Prosecution of Mango Markets attacker cites commodity offenses but does not claim that MNGO is a commodity.

Mango Markets attacker Avraham “Avi” Eisenberg, who perpetrated the $110 million exploit of the trading platform, was arrested in Puerto Rico and charged with commodities fraud and market manipulation, fueling familiar debates around what is classified as a commodity in the digital asset space.

The Department of Justice announced the arrest, on charges of “market-manipulation offenses,” related to Eisenberg’s October attack on the exchange. A second filing signed by Assistant U.S. Attorneys Thomas S. Burnett and Noah Solowiejczyk specifically charged Eisenberg with commodities fraud and commodities manipulation, stating: 

“AVRAHAM EISENBERG, the defendant, willfully and knowingly, directly and indirectly, used and employed, and attempted to use and employ, in connection with a swap, a contract of sale of a commodity in interstate and foreign commerce,” it stated.

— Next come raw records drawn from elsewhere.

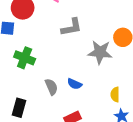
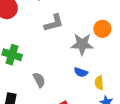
blue semicircle: (75, 84) -> (81, 72), moved

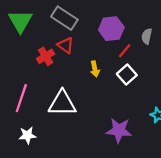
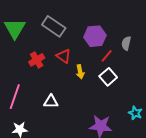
red triangle: (66, 45) -> (64, 56), moved
white triangle: (62, 103) -> (51, 102), size x0.6

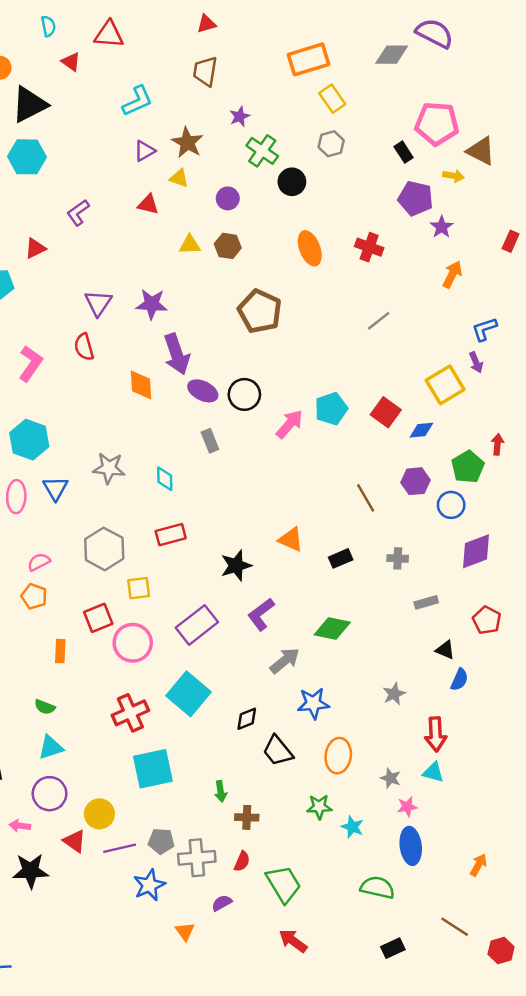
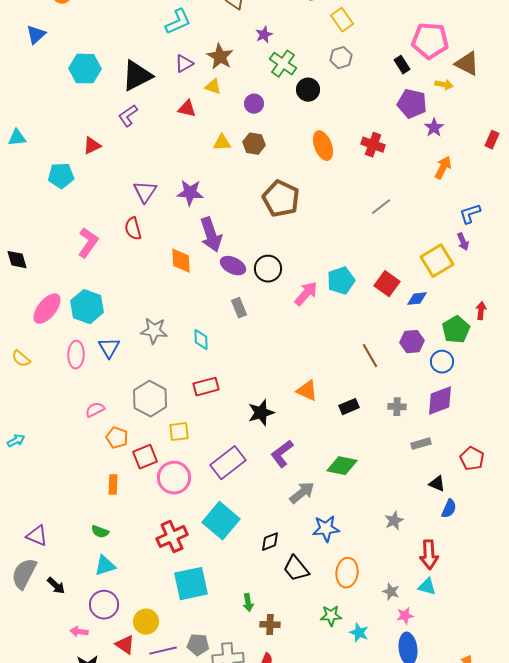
black triangle: (29, 105) -> (137, 76), moved
purple diamond: (476, 551) -> (440, 401), moved
orange pentagon: (34, 596) -> (117, 438), moved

However, those tired of the Securities Exchange Commission’s (SEC) regulation by enforcement approach and hoping that native token MNGO will set a useful regulatory precedent by being classed as a commodity might want to take a closer look.

Attack on Mango

Mango Markets is a Solana-based exchange governed by a decentralized autonomous organization (DAO) made up of holders of its native token, MNGO, allowing investors to lend, borrow, swap, and use leverage to trade digital currency.

Investors could buy and sell MNGO and other digital currencies on Mango Markets and, crucially for this case, also buy and sell perpetual futures (perpetuals) based on the relationship between the value of MNGO and the value of the stablecoin USDC.

On October 11, the project was drained of $110 million by a hacker, with Mango Markets tweeting at the time that an offender had exploited the platform’s price oracle—a source of price data streamed onto the blockchain that can be used to bridge the off-chain world with the blockchain.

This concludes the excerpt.